Task prompt: Start at the line in the entries below that contains "ACEITAR TODOS OS COOKIES", stop at the line that contains "DEFINIÇÕES DE COOKIES", and output exactly the lines in that span, both ends included.

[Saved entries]
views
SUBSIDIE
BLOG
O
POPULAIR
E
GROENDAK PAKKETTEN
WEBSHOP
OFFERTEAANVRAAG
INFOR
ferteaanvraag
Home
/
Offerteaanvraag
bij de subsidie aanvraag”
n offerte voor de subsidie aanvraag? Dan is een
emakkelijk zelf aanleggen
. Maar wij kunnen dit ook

---

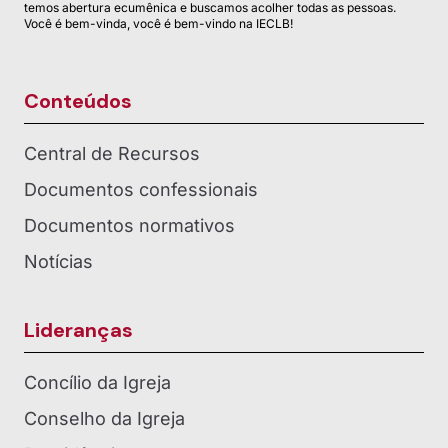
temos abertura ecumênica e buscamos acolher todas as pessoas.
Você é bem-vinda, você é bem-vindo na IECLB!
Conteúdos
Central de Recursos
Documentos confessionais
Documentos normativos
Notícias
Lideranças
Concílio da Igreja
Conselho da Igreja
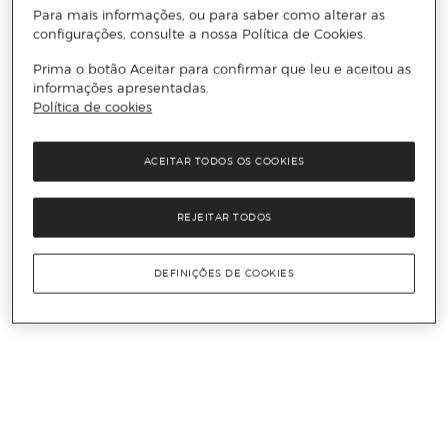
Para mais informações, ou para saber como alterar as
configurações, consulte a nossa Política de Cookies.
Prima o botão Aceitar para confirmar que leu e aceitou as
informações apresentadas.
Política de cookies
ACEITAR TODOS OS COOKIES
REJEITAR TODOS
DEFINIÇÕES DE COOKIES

Expected answer:
ACEITAR TODOS OS COOKIES
REJEITAR TODOS
DEFINIÇÕES DE COOKIES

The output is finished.